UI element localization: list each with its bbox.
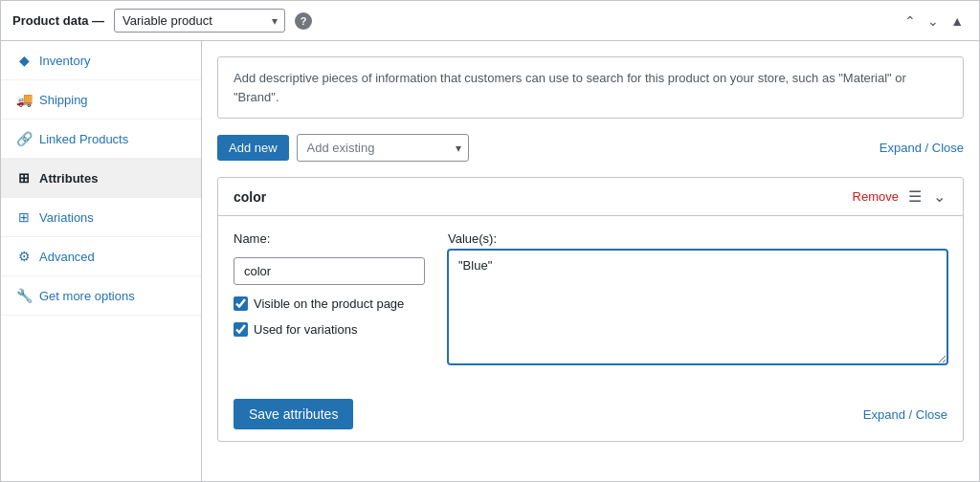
sidebar-advanced-label: Advanced: [39, 250, 95, 264]
header-controls: ⌃ ⌄ ▲: [901, 11, 968, 31]
truck-icon: 🚚: [16, 92, 32, 107]
sidebar-item-get-more-options[interactable]: 🔧 Get more options: [1, 276, 201, 316]
variations-icon: ⊞: [16, 209, 32, 225]
expand-button[interactable]: ▲: [947, 11, 968, 31]
visible-checkbox[interactable]: [234, 296, 248, 311]
attribute-body: Name: Visible on the product page Used f…: [218, 216, 963, 380]
add-existing-wrapper: Add existing: [297, 134, 469, 162]
attribute-header-icons: ☰ ⌄: [906, 187, 947, 206]
sidebar-attributes-label: Attributes: [39, 171, 98, 186]
product-data-header: Product data — Variable product Simple p…: [1, 1, 979, 41]
sidebar-inventory-label: Inventory: [39, 54, 90, 68]
sidebar: ◆ Inventory 🚚 Shipping 🔗 Linked Products…: [1, 41, 202, 481]
reorder-icon[interactable]: ☰: [906, 187, 924, 206]
attribute-name-input[interactable]: [234, 257, 425, 285]
attributes-toolbar: Add new Add existing Expand / Close: [217, 134, 964, 162]
collapse-up-button[interactable]: ⌃: [901, 11, 920, 31]
variations-checkbox[interactable]: [234, 322, 248, 337]
product-data-panel: Product data — Variable product Simple p…: [0, 0, 980, 482]
sidebar-variations-label: Variations: [39, 210, 94, 225]
variations-label: Used for variations: [254, 322, 357, 337]
sidebar-linked-label: Linked Products: [39, 132, 128, 146]
grid-icon: ⊞: [16, 170, 32, 186]
attribute-name-heading: color: [234, 189, 853, 205]
visible-checkbox-row[interactable]: Visible on the product page: [234, 296, 425, 311]
sidebar-more-options-label: Get more options: [39, 289, 135, 303]
product-data-body: ◆ Inventory 🚚 Shipping 🔗 Linked Products…: [1, 41, 979, 481]
sidebar-item-variations[interactable]: ⊞ Variations: [1, 198, 201, 237]
attribute-right: Value(s): "Blue": [448, 231, 947, 364]
expand-close-bottom[interactable]: Expand / Close: [863, 407, 947, 422]
product-data-title: Product data —: [12, 13, 104, 28]
attribute-header: color Remove ☰ ⌄: [218, 178, 963, 216]
gear-icon: ⚙: [16, 249, 32, 264]
diamond-icon: ◆: [16, 53, 32, 68]
main-content: Add descriptive pieces of information th…: [202, 41, 979, 481]
link-icon: 🔗: [16, 131, 32, 146]
sidebar-item-linked-products[interactable]: 🔗 Linked Products: [1, 120, 201, 159]
info-box: Add descriptive pieces of information th…: [217, 56, 964, 119]
collapse-down-button[interactable]: ⌄: [924, 11, 943, 31]
attribute-footer: Save attributes Expand / Close: [218, 387, 963, 441]
save-attributes-button[interactable]: Save attributes: [234, 399, 353, 429]
info-text: Add descriptive pieces of information th…: [234, 71, 906, 104]
product-type-select[interactable]: Variable product Simple product Grouped …: [114, 9, 285, 33]
sidebar-item-advanced[interactable]: ⚙ Advanced: [1, 237, 201, 276]
chevron-down-icon[interactable]: ⌄: [931, 187, 947, 206]
visible-label: Visible on the product page: [254, 296, 404, 311]
sidebar-item-shipping[interactable]: 🚚 Shipping: [1, 80, 201, 120]
variations-checkbox-row[interactable]: Used for variations: [234, 322, 425, 337]
wrench-icon: 🔧: [16, 288, 32, 303]
add-new-button[interactable]: Add new: [217, 135, 289, 161]
attribute-left: Name: Visible on the product page Used f…: [234, 231, 425, 364]
name-field-label: Name:: [234, 231, 425, 246]
values-field-label: Value(s):: [448, 231, 947, 246]
sidebar-item-attributes[interactable]: ⊞ Attributes: [1, 159, 201, 198]
add-existing-select[interactable]: Add existing: [297, 134, 469, 162]
product-type-wrapper: Variable product Simple product Grouped …: [114, 9, 285, 33]
remove-attribute-button[interactable]: Remove: [853, 189, 899, 204]
help-icon[interactable]: ?: [295, 12, 312, 30]
sidebar-shipping-label: Shipping: [39, 93, 88, 107]
sidebar-item-inventory[interactable]: ◆ Inventory: [1, 41, 201, 80]
attribute-values-textarea[interactable]: "Blue": [448, 250, 947, 364]
expand-close-top[interactable]: Expand / Close: [880, 141, 964, 155]
attribute-panel: color Remove ☰ ⌄ Name: Visible on the pr…: [217, 177, 964, 442]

········

* **Work to complete**
In the copy, include each entry exactly as written and none of the pictures.

* **Solution to this problem**
UI element localization: list each with its bbox.
sidebar-advanced-label: Advanced: [39, 250, 95, 264]
header-controls: ⌃ ⌄ ▲: [901, 11, 968, 31]
truck-icon: 🚚: [16, 92, 32, 107]
sidebar-item-get-more-options[interactable]: 🔧 Get more options: [1, 276, 201, 316]
variations-icon: ⊞: [16, 209, 32, 225]
expand-button[interactable]: ▲: [947, 11, 968, 31]
visible-checkbox[interactable]: [234, 296, 248, 311]
attribute-body: Name: Visible on the product page Used f…: [218, 216, 963, 380]
add-existing-wrapper: Add existing: [297, 134, 469, 162]
attribute-header-icons: ☰ ⌄: [906, 187, 947, 206]
sidebar-attributes-label: Attributes: [39, 171, 98, 186]
product-data-header: Product data — Variable product Simple p…: [1, 1, 979, 41]
sidebar-inventory-label: Inventory: [39, 54, 90, 68]
sidebar: ◆ Inventory 🚚 Shipping 🔗 Linked Products…: [1, 41, 202, 481]
reorder-icon[interactable]: ☰: [906, 187, 924, 206]
attribute-name-input[interactable]: [234, 257, 425, 285]
attributes-toolbar: Add new Add existing Expand / Close: [217, 134, 964, 162]
collapse-up-button[interactable]: ⌃: [901, 11, 920, 31]
variations-checkbox[interactable]: [234, 322, 248, 337]
product-data-panel: Product data — Variable product Simple p…: [0, 0, 980, 482]
sidebar-variations-label: Variations: [39, 210, 94, 225]
variations-label: Used for variations: [254, 322, 357, 337]
sidebar-linked-label: Linked Products: [39, 132, 128, 146]
grid-icon: ⊞: [16, 170, 32, 186]
attribute-name-heading: color: [234, 189, 853, 205]
visible-checkbox-row[interactable]: Visible on the product page: [234, 296, 425, 311]
sidebar-more-options-label: Get more options: [39, 289, 135, 303]
product-data-body: ◆ Inventory 🚚 Shipping 🔗 Linked Products…: [1, 41, 979, 481]
sidebar-item-variations[interactable]: ⊞ Variations: [1, 198, 201, 237]
attribute-right: Value(s): "Blue": [448, 231, 947, 364]
expand-close-bottom[interactable]: Expand / Close: [863, 407, 947, 422]
product-data-title: Product data —: [12, 13, 104, 28]
attribute-header: color Remove ☰ ⌄: [218, 178, 963, 216]
gear-icon: ⚙: [16, 249, 32, 264]
diamond-icon: ◆: [16, 53, 32, 68]
main-content: Add descriptive pieces of information th…: [202, 41, 979, 481]
link-icon: 🔗: [16, 131, 32, 146]
sidebar-item-linked-products[interactable]: 🔗 Linked Products: [1, 120, 201, 159]
info-box: Add descriptive pieces of information th…: [217, 56, 964, 119]
collapse-down-button[interactable]: ⌄: [924, 11, 943, 31]
attribute-footer: Save attributes Expand / Close: [218, 387, 963, 441]
save-attributes-button[interactable]: Save attributes: [234, 399, 353, 429]
info-text: Add descriptive pieces of information th…: [234, 71, 906, 104]
product-type-select[interactable]: Variable product Simple product Grouped …: [114, 9, 285, 33]
sidebar-item-advanced[interactable]: ⚙ Advanced: [1, 237, 201, 276]
chevron-down-icon[interactable]: ⌄: [931, 187, 947, 206]
visible-label: Visible on the product page: [254, 296, 404, 311]
sidebar-item-shipping[interactable]: 🚚 Shipping: [1, 80, 201, 120]
variations-checkbox-row[interactable]: Used for variations: [234, 322, 425, 337]
wrench-icon: 🔧: [16, 288, 32, 303]
add-new-button[interactable]: Add new: [217, 135, 289, 161]
attribute-left: Name: Visible on the product page Used f…: [234, 231, 425, 364]
name-field-label: Name:: [234, 231, 425, 246]
values-field-label: Value(s):: [448, 231, 947, 246]
sidebar-item-attributes[interactable]: ⊞ Attributes: [1, 159, 201, 198]
add-existing-select[interactable]: Add existing: [297, 134, 469, 162]
product-type-wrapper: Variable product Simple product Grouped …: [114, 9, 285, 33]
remove-attribute-button[interactable]: Remove: [853, 189, 899, 204]
help-icon[interactable]: ?: [295, 12, 312, 30]
sidebar-shipping-label: Shipping: [39, 93, 88, 107]
sidebar-item-inventory[interactable]: ◆ Inventory: [1, 41, 201, 80]
attribute-values-textarea[interactable]: "Blue": [448, 250, 947, 364]
expand-close-top[interactable]: Expand / Close: [880, 141, 964, 155]
attribute-panel: color Remove ☰ ⌄ Name: Visible on the pr…: [217, 177, 964, 442]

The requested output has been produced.